FASB ASU 2016-09 Share-Based Payments.

        In March 2016, the FASB issued ASU 2016-09 "Share-Based Payments." The guidance in this ASU simplifies several aspects of the accounting for share-based payment award transactions, including the income tax consequences, the classification of awards as either equity or liabilities, and the classification on the statement of cash flows. Additionally, the guidance simplifies two areas specific to entities other than public business entities allowing them apply a practical expedient to estimate the expected term for all awards with performance or service conditions that have certain characteristics and also allowing them to make a one-time election to switch from measuring all liability-classified awards at fair value to measuring them at intrinsic value. The amendments are effective for annual periods beginning after December 15, 2017 and interim periods within annual periods beginning after December 15, 2018. Management does not believe the changes will have a material effect on the Company's financial position and results of operations.

F-62


Table of Contents


Merchants Bancorp

Notes to Consolidated Financial Statements (Continued)

Six Months Ended June 30, 2017 and 2016 (unaudited) and
Years Ended December 31, 2016 and 2015

Note 25: Recent Accounting Pronouncements (Continued)

FASB ASU 2016-13, Financial Instruments—Credit Losses

        In June 2016, the FASB issued ASU 2016-13, "Financial Instruments—Credit Losses". The amendments in this ASU replace the incurred loss model with a methodology that reflects expected credit losses over the life of the loan and requires consideration of a broader range of reasonable and supportable information to calculate credit loss estimates.
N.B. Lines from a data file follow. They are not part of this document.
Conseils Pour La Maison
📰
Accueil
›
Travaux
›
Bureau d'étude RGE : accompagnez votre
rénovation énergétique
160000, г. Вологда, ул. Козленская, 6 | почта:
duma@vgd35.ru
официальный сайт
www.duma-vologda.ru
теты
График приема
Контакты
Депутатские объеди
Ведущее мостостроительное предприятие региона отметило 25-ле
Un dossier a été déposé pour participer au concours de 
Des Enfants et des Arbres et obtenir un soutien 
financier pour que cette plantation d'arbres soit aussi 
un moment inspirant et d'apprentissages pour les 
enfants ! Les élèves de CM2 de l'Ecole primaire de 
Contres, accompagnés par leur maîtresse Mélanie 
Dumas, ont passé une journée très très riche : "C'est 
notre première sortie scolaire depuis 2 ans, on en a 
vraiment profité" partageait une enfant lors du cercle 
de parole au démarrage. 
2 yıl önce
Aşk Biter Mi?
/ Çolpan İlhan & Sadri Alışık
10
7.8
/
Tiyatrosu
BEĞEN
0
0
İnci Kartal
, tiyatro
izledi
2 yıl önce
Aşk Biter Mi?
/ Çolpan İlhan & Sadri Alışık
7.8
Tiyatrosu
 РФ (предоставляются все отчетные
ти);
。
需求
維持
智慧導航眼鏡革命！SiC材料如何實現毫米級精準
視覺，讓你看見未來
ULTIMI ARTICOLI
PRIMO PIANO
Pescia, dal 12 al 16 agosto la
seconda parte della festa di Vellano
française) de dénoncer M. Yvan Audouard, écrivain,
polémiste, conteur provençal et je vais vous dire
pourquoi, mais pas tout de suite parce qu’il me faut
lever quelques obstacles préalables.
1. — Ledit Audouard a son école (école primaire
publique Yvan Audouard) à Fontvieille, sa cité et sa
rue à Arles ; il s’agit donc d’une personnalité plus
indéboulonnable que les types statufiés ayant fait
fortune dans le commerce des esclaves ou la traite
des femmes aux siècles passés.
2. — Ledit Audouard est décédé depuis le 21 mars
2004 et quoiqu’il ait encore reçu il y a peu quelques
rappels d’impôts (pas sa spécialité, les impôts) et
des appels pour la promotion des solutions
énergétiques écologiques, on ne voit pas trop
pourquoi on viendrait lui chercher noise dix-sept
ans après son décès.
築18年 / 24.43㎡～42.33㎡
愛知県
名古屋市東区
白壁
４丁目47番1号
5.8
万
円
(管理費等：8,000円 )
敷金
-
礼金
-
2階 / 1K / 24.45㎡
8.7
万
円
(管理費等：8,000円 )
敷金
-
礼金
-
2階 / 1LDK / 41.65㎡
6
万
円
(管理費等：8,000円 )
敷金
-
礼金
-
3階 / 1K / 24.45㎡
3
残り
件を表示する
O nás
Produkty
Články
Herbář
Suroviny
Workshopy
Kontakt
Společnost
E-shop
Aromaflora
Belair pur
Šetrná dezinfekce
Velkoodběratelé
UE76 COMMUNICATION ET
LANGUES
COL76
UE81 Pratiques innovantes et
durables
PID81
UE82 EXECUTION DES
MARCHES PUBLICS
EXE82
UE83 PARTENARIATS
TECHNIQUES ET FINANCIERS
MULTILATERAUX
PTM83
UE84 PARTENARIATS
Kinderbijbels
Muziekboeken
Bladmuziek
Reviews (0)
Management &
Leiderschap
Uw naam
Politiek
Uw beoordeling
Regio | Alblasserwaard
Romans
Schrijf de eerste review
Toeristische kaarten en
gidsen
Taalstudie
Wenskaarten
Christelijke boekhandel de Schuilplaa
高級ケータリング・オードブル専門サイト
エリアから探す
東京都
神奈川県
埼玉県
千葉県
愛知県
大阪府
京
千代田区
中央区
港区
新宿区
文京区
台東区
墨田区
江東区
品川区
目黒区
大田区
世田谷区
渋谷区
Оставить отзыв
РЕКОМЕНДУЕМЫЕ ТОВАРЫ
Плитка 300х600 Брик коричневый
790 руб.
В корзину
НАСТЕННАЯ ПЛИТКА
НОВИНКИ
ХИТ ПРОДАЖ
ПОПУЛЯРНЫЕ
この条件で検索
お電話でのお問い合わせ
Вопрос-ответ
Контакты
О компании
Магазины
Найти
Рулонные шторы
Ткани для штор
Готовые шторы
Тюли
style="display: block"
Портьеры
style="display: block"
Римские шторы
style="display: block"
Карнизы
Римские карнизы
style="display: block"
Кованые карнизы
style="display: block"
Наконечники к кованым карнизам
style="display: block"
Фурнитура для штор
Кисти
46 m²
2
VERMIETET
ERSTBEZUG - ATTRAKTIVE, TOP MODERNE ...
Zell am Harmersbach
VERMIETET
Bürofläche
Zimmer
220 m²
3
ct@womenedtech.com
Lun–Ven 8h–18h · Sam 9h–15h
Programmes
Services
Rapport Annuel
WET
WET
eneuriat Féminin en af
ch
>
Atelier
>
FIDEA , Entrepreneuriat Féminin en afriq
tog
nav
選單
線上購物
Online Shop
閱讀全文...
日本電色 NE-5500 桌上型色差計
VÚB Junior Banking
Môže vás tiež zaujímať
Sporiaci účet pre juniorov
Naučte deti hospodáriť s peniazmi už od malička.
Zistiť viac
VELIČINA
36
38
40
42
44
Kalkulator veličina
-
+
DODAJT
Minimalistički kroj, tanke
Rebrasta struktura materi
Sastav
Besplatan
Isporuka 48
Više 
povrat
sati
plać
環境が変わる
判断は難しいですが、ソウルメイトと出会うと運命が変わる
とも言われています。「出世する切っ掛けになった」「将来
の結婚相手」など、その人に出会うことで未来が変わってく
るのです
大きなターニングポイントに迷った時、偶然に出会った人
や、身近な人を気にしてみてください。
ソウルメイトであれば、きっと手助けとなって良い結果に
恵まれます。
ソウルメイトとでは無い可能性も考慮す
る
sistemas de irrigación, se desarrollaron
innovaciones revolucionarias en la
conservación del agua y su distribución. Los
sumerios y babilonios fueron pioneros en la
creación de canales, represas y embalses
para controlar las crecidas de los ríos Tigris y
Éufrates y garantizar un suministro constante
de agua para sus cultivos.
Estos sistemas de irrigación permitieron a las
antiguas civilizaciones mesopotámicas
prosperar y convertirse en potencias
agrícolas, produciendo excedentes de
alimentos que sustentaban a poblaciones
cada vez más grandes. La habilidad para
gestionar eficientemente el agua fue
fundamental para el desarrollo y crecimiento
ASU 2016-13 replaces the incurred loss impairment methodology with a new methodology that reflects expected credit losses over the lives of the loans and requires consideration of a broader range of information to inform credit loss estimates. The ASU requires an organization to estimate all expected credit losses for financial assets measured at amortized cost, including loans and held-to-maturity debt securities, based on historical experience, current conditions, and reasonable and supportable forecasts. Additional disclosures are required. ASU 2016-13 is effective, as to the Company, for fiscal years beginning after December 15, 2020, and interim periods within those fiscal years beginning after December 15, 2021. Management expects that the implementation of this ASU may increase the balance of the allowance for loan losses and is continuing to evaluate the potential impact on the Company's financial position and results of operations.

FASB ASU No. 2017-04: Intangibles—Goodwill and Other (Topic 350)

        In January 2017, the FASB issued ASU 2017-04, "Intangibles—Goodwill and Other (Topic 350)." This ASU simplifies the test for goodwill impairment. Specifically, these amendments eliminate Step 2 from the goodwill impairment test, and also eliminate the requirements for any reporting unit with a zero or negative carrying amount to perform a qualitative assessment and, if it fails that qualitative test, to perform Step 2 of the goodwill impairment test. The amendments in this ASU are effective for annual goodwill impairment tests in fiscal years beginning after December 15, 2021. Management does not believe the changes will have a material effect on the Company's financial position and results of operations.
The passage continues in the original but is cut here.